** Opening Listed entries block **

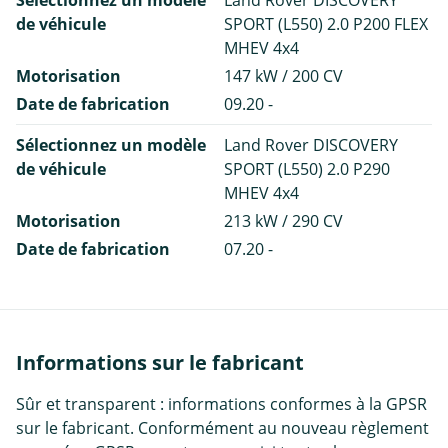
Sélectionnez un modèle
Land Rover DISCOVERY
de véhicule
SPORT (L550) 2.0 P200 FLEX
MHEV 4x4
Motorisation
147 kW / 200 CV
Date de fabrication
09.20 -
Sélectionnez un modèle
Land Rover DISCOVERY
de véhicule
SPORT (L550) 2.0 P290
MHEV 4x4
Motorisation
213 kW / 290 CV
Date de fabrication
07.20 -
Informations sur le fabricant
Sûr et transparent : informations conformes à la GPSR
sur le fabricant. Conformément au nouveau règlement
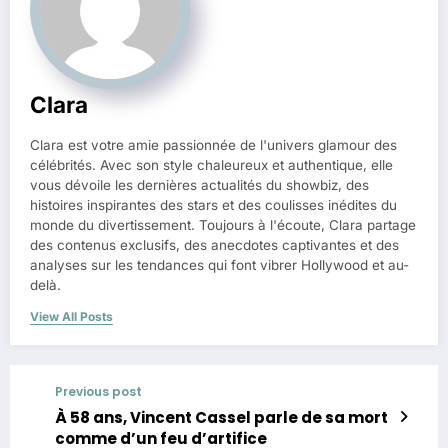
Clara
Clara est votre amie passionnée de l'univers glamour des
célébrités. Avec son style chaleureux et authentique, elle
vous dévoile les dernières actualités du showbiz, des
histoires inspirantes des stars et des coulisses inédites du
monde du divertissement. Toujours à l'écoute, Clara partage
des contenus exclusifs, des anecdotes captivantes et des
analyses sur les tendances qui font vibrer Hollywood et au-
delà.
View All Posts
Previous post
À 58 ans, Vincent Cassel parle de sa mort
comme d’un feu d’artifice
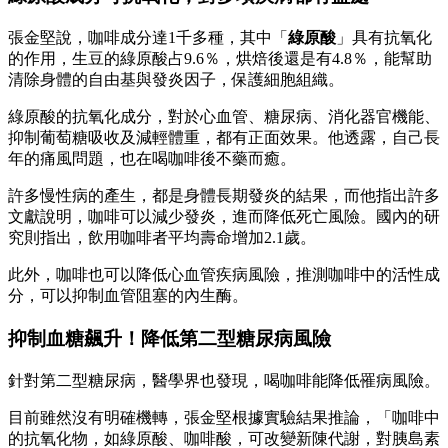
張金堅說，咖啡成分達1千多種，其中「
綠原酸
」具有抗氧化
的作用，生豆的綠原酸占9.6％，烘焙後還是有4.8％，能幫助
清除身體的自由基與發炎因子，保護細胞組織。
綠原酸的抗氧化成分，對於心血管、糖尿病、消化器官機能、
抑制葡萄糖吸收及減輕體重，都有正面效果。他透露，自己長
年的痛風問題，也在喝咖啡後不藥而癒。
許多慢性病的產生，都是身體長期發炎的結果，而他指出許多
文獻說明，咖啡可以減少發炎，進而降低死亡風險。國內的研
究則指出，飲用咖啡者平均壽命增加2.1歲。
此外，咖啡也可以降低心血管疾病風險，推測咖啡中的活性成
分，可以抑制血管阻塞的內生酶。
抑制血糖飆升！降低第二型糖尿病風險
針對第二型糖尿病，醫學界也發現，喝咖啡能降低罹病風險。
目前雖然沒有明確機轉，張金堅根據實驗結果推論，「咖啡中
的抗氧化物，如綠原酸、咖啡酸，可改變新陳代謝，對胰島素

** Closing Listed entries block **
** Opening Listed entries block **

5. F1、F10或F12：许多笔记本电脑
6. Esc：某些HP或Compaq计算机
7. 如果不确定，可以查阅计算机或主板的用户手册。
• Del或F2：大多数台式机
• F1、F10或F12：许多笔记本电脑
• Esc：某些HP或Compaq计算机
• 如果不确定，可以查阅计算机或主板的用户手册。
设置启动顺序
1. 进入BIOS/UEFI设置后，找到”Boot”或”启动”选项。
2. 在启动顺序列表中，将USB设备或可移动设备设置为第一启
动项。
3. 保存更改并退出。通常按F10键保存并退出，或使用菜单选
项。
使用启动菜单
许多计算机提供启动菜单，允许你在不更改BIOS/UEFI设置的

** Closing Listed entries block **

* _Description of the task_
What's needed is an exact copy of the lines above from the one with "comme d’un feu d’artifice" through the one with "的抗氧化物，如綠原酸、咖啡酸，可改變新陳代謝，對胰島素", both included; the pictures stay out.

* _Solution_
comme d’un feu d’artifice
張金堅說，咖啡成分達1千多種，其中「
綠原酸
」具有抗氧化
的作用，生豆的綠原酸占9.6％，烘焙後還是有4.8％，能幫助
清除身體的自由基與發炎因子，保護細胞組織。
綠原酸的抗氧化成分，對於心血管、糖尿病、消化器官機能、
抑制葡萄糖吸收及減輕體重，都有正面效果。他透露，自己長
年的痛風問題，也在喝咖啡後不藥而癒。
許多慢性病的產生，都是身體長期發炎的結果，而他指出許多
文獻說明，咖啡可以減少發炎，進而降低死亡風險。國內的研
究則指出，飲用咖啡者平均壽命增加2.1歲。
此外，咖啡也可以降低心血管疾病風險，推測咖啡中的活性成
分，可以抑制血管阻塞的內生酶。
抑制血糖飆升！降低第二型糖尿病風險
針對第二型糖尿病，醫學界也發現，喝咖啡能降低罹病風險。
目前雖然沒有明確機轉，張金堅根據實驗結果推論，「咖啡中
的抗氧化物，如綠原酸、咖啡酸，可改變新陳代謝，對胰島素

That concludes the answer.